The reply must repeat each entry exactly and contain no pictures.
** Opening MATERIAL PROVIDED block **
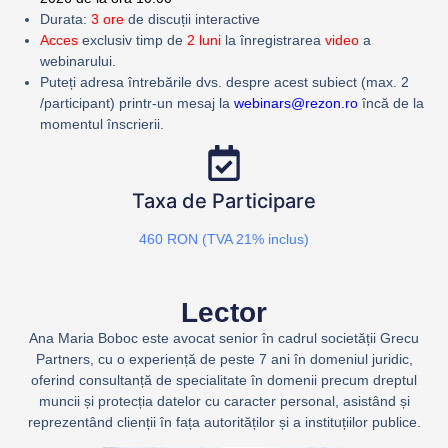
Durata:
3 ore
de discuții interactive
Acces
exclusiv timp de
2 luni
la înregistrarea
video
a
webinarului.
Puteți adresa întrebările dvs. despre acest subiect (max. 2
/participant) printr-un mesaj la
webinars@rezon.ro
încă de la
momentul înscrierii.
Taxa de Participare
460 RON (TVA 21% inclus)
Lector
Ana Maria Boboc este avocat senior
î
n cadrul
societății
Grecu
Partners, cu o experien
ță
de peste 7 ani
î
n domeniul juridic,
oferind consultan
ță
de specialitate
î
n domenii precum dreptul
muncii
ș
i
protecția
datelor cu caracter personal,
asistând
ș
i
reprezentând
clienții
î
n
fața
autorităților
ș
i a
instituțiilor
publice.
** Closing MATERIAL PROVIDED block **
■ **EXERCISE OUTPUT**:
Durata:
3 ore
de discuții interactive
Acces
exclusiv timp de
2 luni
la înregistrarea
video
a
webinarului.
Puteți adresa întrebările dvs. despre acest subiect (max. 2
/participant) printr-un mesaj la
webinars@rezon.ro
încă de la
momentul înscrierii.
Taxa de Participare
460 RON (TVA 21% inclus)
Lector
Ana Maria Boboc este avocat senior
î
n cadrul
societății
Grecu
Partners, cu o experien
ță
de peste 7 ani
î
n domeniul juridic,
oferind consultan
ță
de specialitate
î
n domenii precum dreptul
muncii
ș
i
protecția
datelor cu caracter personal,
asistând
ș
i
reprezentând
clienții
î
n
fața
autorităților
ș
i a
instituțiilor
publice.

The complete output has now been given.